EXERCISE BRIEF: The answer must be an exact copy of the records, with no pictures in it.

DATASET CONTENT:
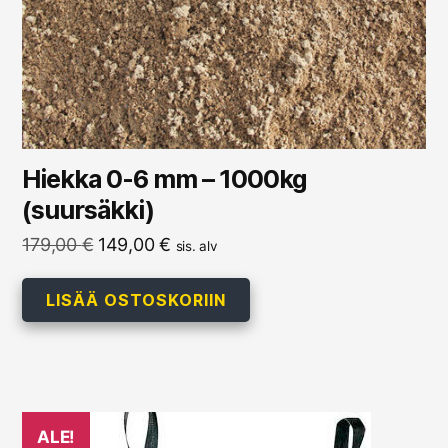
Hiekka 0-6 mm – 1000kg
(suursäkki)
Alkuperäinen
Nykyinen
179,00
€
149,00
€
sis. alv
hinta
hinta
oli:
on:
LISÄÄ OSTOSKORIIN
179,00 €.
149,00 €.
ALE!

REPLY:
Hiekka 0-6 mm – 1000kg
(suursäkki)
Alkuperäinen
Nykyinen
179,00
€
149,00
€
sis. alv
hinta
hinta
oli:
on:
LISÄÄ OSTOSKORIIN
179,00 €.
149,00 €.
ALE!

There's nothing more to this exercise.